Posted: Aug 24, 2011 3:49 PM by Adam Bell
Updated: Aug 25, 2011 9:15 AM
The Saddle Complex Fire has burned more than 9,000 acres in Montana, and is currently the largest fire in the state.
The lightning-caused fire started Friday Aug.19, 22 miles northwest of Fork, Idaho. The fire quickly spread to 18,275 acres crossing the Montana-Idaho line. There are 103 personnel fighting the fire. The fire is currently zero percent contained.
The Pheonix National Incident Management Organization Team is en route to the Salmon-Challis National Forest to help manage this fire.
The Black Spring Complex Fires have grown to an estimated 16,000 acres in northern Wyoming. A federal team took over management responsibilities of the five fires. There were non-stop air drops Wednesday mainly on the largest of the fires, the Water Hole Fire.
Locally, in the Gallatin National Forest outside of Gardiner, the Bull Fire continues to burn approximately 240 acres. Seven personnel are fighting the fire in fairly difficult terrain with a moderate potential for growth.

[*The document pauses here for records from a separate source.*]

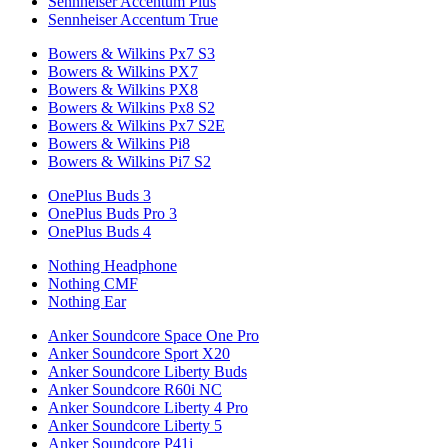
Sennheiser Accentum Plus
Sennheiser Accentum True
Bowers & Wilkins Px7 S3
Bowers & Wilkins PX7
Bowers & Wilkins PX8
Bowers & Wilkins Px8 S2
Bowers & Wilkins Px7 S2E
Bowers & Wilkins Pi8
Bowers & Wilkins Pi7 S2
OnePlus Buds 3
OnePlus Buds Pro 3
OnePlus Buds 4
Nothing Headphone
Nothing CMF
Nothing Ear
Anker Soundcore Space One Pro
Anker Soundcore Sport X20
Anker Soundcore Liberty Buds
Anker Soundcore R60i NC
Anker Soundcore Liberty 4 Pro
Anker Soundcore Liberty 5
Anker Soundcore P41i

In the Beaverhead-Deerlodge National Forest, 350 acres are being consumed by two fires. The lightning-caused Lutz Fire, 20 miles west of Phillipsburg, has charred 320 acres with 59 firefighters battling the blaze. The fire began on Aug.6.
While only burning 30 acres, firefighters are assessing the area around the Whitetail Peak Fire for potential growth. Currently there are only four personnel fighting the fire eight miles northeast of Butte.

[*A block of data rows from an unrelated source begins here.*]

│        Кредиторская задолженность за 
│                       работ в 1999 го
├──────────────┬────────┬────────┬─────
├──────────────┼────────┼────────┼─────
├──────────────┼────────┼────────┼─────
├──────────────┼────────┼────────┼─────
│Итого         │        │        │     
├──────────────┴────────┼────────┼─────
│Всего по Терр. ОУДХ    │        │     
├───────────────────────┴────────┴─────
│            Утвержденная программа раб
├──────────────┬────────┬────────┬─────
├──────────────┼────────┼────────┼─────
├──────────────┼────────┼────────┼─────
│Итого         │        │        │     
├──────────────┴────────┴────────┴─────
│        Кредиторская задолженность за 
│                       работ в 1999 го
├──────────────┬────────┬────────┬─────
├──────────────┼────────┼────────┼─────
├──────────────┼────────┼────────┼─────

Elsewhere in the state, there are currently three active fires burning in the Flathead National Forest and just east of Flathead Lake.
The Big Salmon Lake Fire is burning 2,800 acres in the Bob Marshall Wilderness and is currently reburning in areas it has already burned. Fifteen fire personnel are working to battle this blaze.

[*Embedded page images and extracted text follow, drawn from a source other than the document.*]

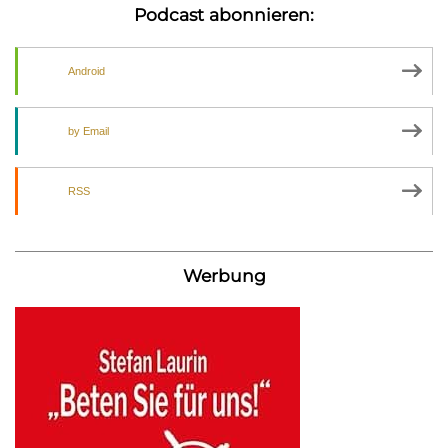
Podcast abonnieren:
Android
by Email
RSS
Werbung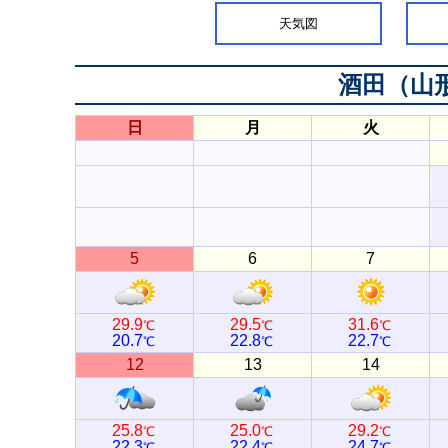
天気図
酒田（山
日
月
火
5
6
7
29.9
29.5
31.6
℃
℃
℃
20.7
22.8
22.7
℃
℃
℃
12
13
14
25.8
25.0
29.2
℃
℃
℃
22.3
22.4
24.7
℃
℃
℃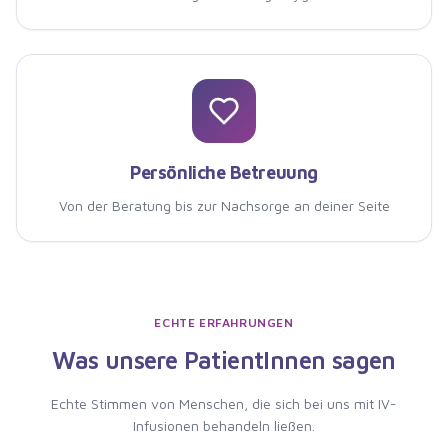
Persönliche Betreuung
Von der Beratung bis zur Nachsorge an deiner Seite
ECHTE ERFAHRUNGEN
Was unsere PatientInnen sagen
Echte Stimmen von Menschen, die
sich bei uns mit IV-
Infusionen behandeln ließen
.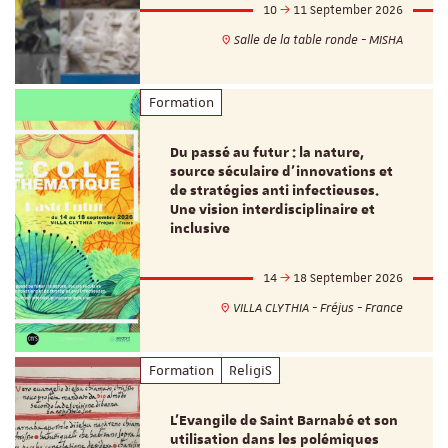
10
11 September 2026
Salle de la table ronde - MISHA
Formation
Du passé au futur : la nature,
source séculaire d’innovations et
de stratégies anti infectieuses.
Une vision interdisciplinaire et
inclusive
14
18 September 2026
VILLA CLYTHIA - Fréjus - France
Formation
ReligiS
L’Evangile de Saint Barnabé et son
utilisation dans les polémiques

The Hammer Creek Fire is burning 1,800 acres and has the potential to expand to the east. Forty eight personnel are fighting the fire currently. Officials say that the growth of this fire is weather dependent.
The human-caused South Fork Lost Creek Fire has expanded to 1,200 acres with 106 firefighters battling it. The fire is 35 percent contained.